How to control cabbage worms?
How to control cabbage worms?
Cabbage worms are larvae of butterflies or moths, commonly including cabbage white butterfly larvae and cutworm larvae. Control methods depend on the scale of planting:
Manual removal (most effective for small scale)
- Check leaves morning and evening, especially the growing tips and undersides — spring and summer are peak seasons, requiring more frequent checks.
- Remove caterpillars by hand or with chopsticks.
- Check leaf undersides for eggs (pale yellow granules) and scrape them off — eggs hatch in 3-7 days, so treat promptly.
- Areas with heavy frass are where caterpillars are concentrated — focus inspection there (frass is black, sand-like particles).
Chemical control (dinotefuran spray)
- When numbers are high, spray insecticide.
- Focus on growing tips and leaf undersides — where caterpillars hide.
- Spray more heavily where frass is dense.
- Dinotefuran has both stomach and contact action — larvae die from eating treated leaves or contacting the spray.
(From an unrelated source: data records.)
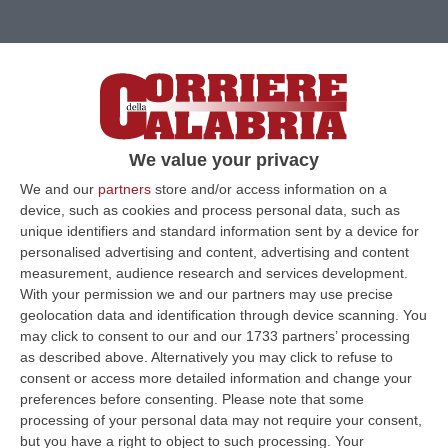
We value your privacy
We and our
partners
store and/or access information on a
device, such as cookies and process personal data, such as
unique identifiers and standard information sent by a device for
personalised advertising and content, advertising and content
measurement, audience research and services development.
With your permission we and our partners may use precise
geolocation data and identification through device scanning. You
Clicca e segui “Corriere della Calabria” su Google News
may click to consent to our and our 1733 partners’ processing
as described above. Alternatively you may click to refuse to
REGGIO CALABRIA
«Mi auguro che la donna
consent or access more detailed information and change your
preferences before consenting.
Please note that some
iraniana posso ricongiungersi presto con il
processing of your personal data may not require your consent,
figlio perché questo bambino è stato dato ad
but you have a right to object to such processing. Your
- Wait the recommended pre-harvest interval before harvesting (7-14 days for dinotefuran; check product label).
Physical control
- Insect netting — cover entire pots with netting to completely prevent butterflies from laying eggs.
- Yellow sticky traps — hang near pots to trap adults (butterflies and moths).
- Light traps — use bug zappers on the balcony at night to reduce adult moth populations.
Natural enemies
- If conditions allow, introduce natural enemies like ladybugs and green lacewings.
- Ladybugs eat aphids and also consume cabbage worm eggs and small larvae.
- However, balcony environments are limited; biological control is more suitable for greenhouses and outdoor gardens.